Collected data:
####
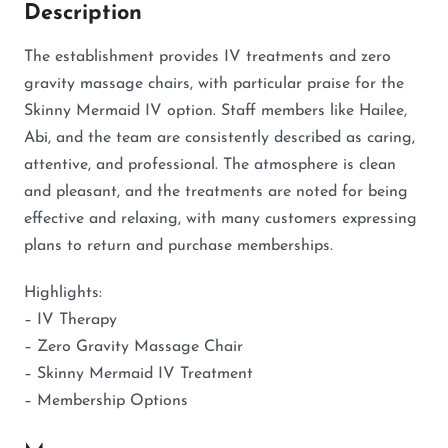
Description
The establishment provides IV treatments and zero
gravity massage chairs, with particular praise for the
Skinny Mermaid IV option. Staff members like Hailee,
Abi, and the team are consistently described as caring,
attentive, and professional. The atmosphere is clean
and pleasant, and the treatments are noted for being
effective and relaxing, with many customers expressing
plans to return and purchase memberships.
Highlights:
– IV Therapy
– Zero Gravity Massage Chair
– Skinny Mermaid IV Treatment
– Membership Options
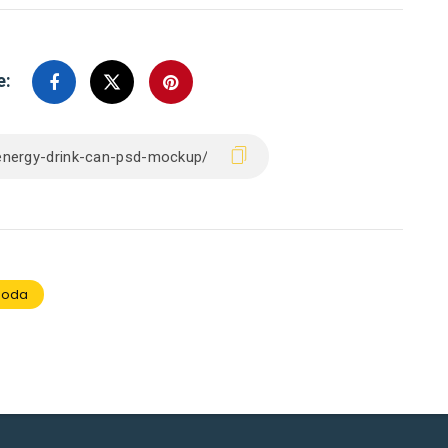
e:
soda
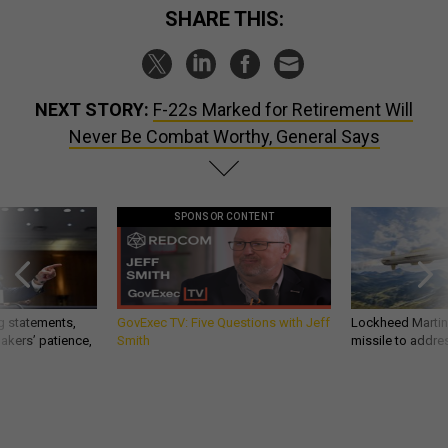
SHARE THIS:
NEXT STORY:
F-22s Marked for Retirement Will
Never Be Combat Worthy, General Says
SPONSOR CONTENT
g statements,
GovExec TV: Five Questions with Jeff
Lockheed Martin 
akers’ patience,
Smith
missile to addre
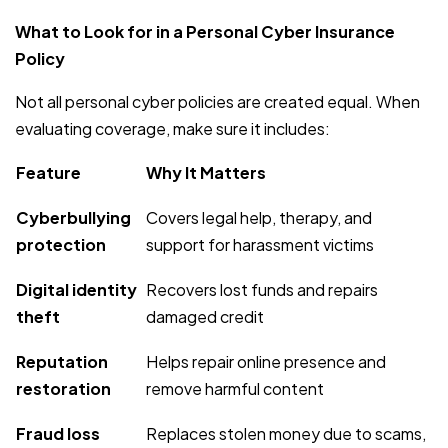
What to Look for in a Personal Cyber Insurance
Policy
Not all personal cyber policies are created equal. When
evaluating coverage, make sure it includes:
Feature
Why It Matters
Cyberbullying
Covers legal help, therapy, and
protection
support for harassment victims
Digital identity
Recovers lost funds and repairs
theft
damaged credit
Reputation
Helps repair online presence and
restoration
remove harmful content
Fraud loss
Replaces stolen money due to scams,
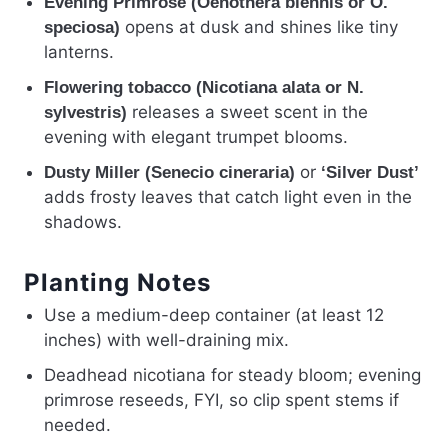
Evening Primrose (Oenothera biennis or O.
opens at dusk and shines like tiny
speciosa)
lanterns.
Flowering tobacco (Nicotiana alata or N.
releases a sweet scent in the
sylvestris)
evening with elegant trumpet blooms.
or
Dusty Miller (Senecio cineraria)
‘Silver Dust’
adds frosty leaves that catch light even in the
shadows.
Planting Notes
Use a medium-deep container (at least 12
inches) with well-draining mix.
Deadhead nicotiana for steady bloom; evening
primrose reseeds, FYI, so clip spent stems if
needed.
####
- Task prompt
All lines between the one that contains "restoration" and the end of the records above, both included, are to be returned exactly as they stand, except for pictures, which are omitted.

- Task output
restoration
remove harmful content
Fraud loss
Replaces stolen money due to scams,
Evening Primrose (Oenothera biennis or O.
opens at dusk and shines like tiny
speciosa)
lanterns.
Flowering tobacco (Nicotiana alata or N.
releases a sweet scent in the
sylvestris)
evening with elegant trumpet blooms.
or
Dusty Miller (Senecio cineraria)
‘Silver Dust’
adds frosty leaves that catch light even in the
shadows.
Planting Notes
Use a medium-deep container (at least 12
inches) with well-draining mix.
Deadhead nicotiana for steady bloom; evening
primrose reseeds, FYI, so clip spent stems if
needed.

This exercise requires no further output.